# Most Desired Neocaridina Shrimp?



## Newman (Jul 3, 2010)

I've been thinking about which Neo i want to breed in my new 20L (cycling), and would like opinions on which Neocaridina is highest in demand right now. And if anyone can share price ranges for the shrimp, I would really appreciate that too. The tank however will be a softwater one, though I'm pretty sure Neos can breed fine in that too. These Neos that I will chose will be sharing the tank with crystal reds.

I am thinking that obviously the PFR is one of the most popular and probably can be the highest priced Neo depending on the red intensity. I've raised them before and find it difficult to wind up with true PFRs - most offspring wind up as regular cherries, and mix with the PFR and it all becomes one big mess that's hard to sort out...

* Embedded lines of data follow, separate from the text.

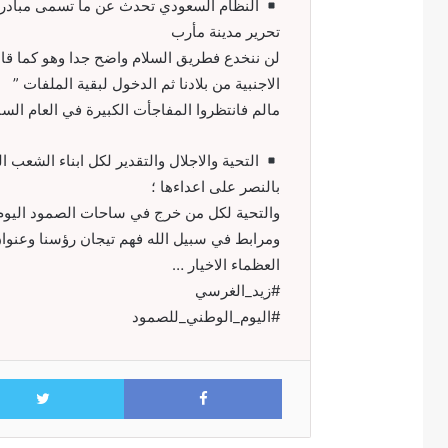
النظام السعودي تحدث عن ما تسمى مبادرة
تحرير مدينة مأرب
لن ننخدع فطريق السلام واضح جدا وهو كما قال
الاجنبية من بلادنا ثم الدخول لبقية الملفات ”
مالم فانتظروا المفاجأت الكبيرة في العام الساب
التحية والاجلال والتقدير لكل ابناء الشعب ال
بالنصر على اعداءها ؛
والتحية لكل من خرج في ساحات الصمود اليوم 
ومرابط في سبيل الله فهم تيجان رؤسنا وعنوان 
العظماء الاخيار …
#زيد_الغرسي
#اليوم_الوطني_للصمود
Facebook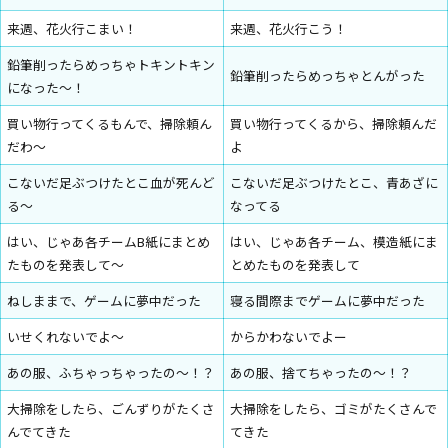
来週、花火行こまい！
来週、花火行こう！
鉛筆削ったらめっちゃトキントキン
鉛筆削ったらめっちゃとんがった
になった〜！
買い物行ってくるもんで、掃除頼ん
買い物行ってくるから、掃除頼んだ
だわ〜
よ
こないだ足ぶつけたとこ血が死んど
こないだ足ぶつけたとこ、青あざに
る〜
なってる
はい、じゃあ各チームB紙にまとめ
はい、じゃあ各チーム、模造紙にま
たものを発表して〜
とめたものを発表して
ねしままで、ゲームに夢中だった
寝る間際までゲームに夢中だった
いせくれないでよ～
からかわないでよー
あの服、ふちゃっちゃったの～！？
あの服、捨てちゃったの～！？
大掃除をしたら、ごんずりがたくさ
大掃除をしたら、ゴミがたくさんで
んでてきた
てきた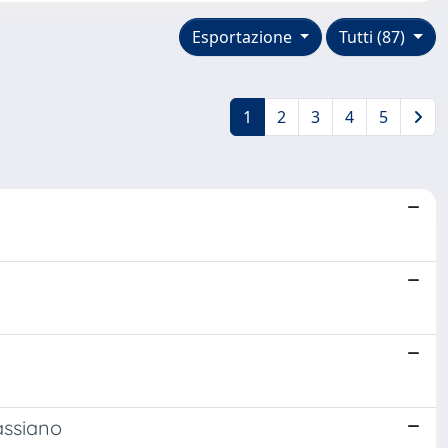
Esportazione
Tutti (87)
1
2
3
4
5
assiano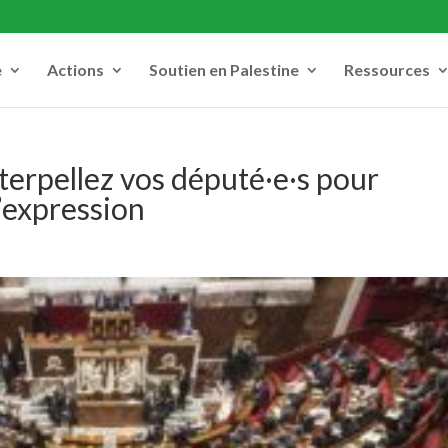
e
Actions
Soutien en Palestine
Ressources
rpellez vos député·e·s pour
d’expression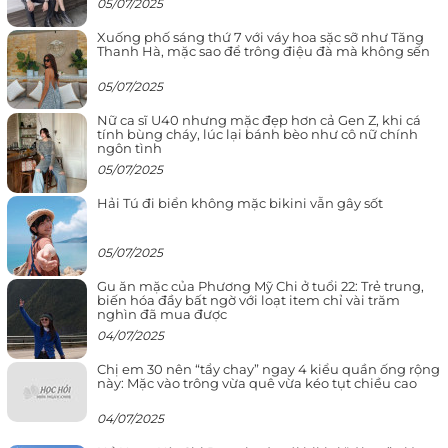
05/07/2025
Xuống phố sáng thứ 7 với váy hoa sặc sỡ như Tăng
Thanh Hà, mặc sao để trông điệu đà mà không sến
05/07/2025
Nữ ca sĩ U40 nhưng mặc đẹp hơn cả Gen Z, khi cá
tính bùng cháy, lúc lại bánh bèo như cô nữ chính
ngôn tình
05/07/2025
Hải Tú đi biển không mặc bikini vẫn gây sốt
05/07/2025
Gu ăn mặc của Phương Mỹ Chi ở tuổi 22: Trẻ trung,
biến hóa đầy bất ngờ với loạt item chỉ vài trăm
nghìn đã mua được
04/07/2025
Chị em 30 nên “tẩy chay” ngay 4 kiểu quần ống rộng
này: Mặc vào trông vừa quê vừa kéo tụt chiều cao
04/07/2025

Any other shrimp that are popular? I see that chocolate cherries are going for $10 or more a piece...but they would probably have the same issue as the PFR since they vary in grades right?

How about rili shrimp? do people still like them, or are they old news. Would nice rili shrimp be worth at least $4? or have they decreased in price too much? blue rili? red rili? 

Thank you for any help.


----------



## c_gwinner (Mar 23, 2012)

What about some of the blue velvet that I know Speedie breeds and sells? They are pretty cool I think and seem to be kinda new and starting to gain popularity.


----------



## rodcuda (Jul 25, 2012)

The Blue Velvet are the new thing, but it changes so fast that you should just keep what you like and when they become too numerous, just sell them or give them away to help pay for the hobby. If you are looking to make a profit, it will be tough and unpredictable, especially in a small scale.


----------



## GeToChKn (Apr 15, 2011)

EVen the blue velvets are only $5 a piece as opposed to $3 for PFR's and in 6 months when they are more blues, they'll be even cheapers. New neo's come out at a high price and drop quickly. The only ones that seems still a bit expensive are black neo's or the chocolates still get a bit more money.


----------



## AW0L (Jan 15, 2004)

Around my area clubs usually sell the cheapest about 1-2 cheaper. But shops sell around 3-4 bucks for choco, rilis, blue velvets and lighting yellows. And every thing else is usually cheaper.


----------



## Geniusdudekiran (Dec 6, 2010)

Maybe some of the orange Rilis that haven't made their way stateside yet?


----------



## jimko (Aug 17, 2007)

In general shrimps just go down in price as they become more common. Neos are easier to breed so they tend not to hold value too well. 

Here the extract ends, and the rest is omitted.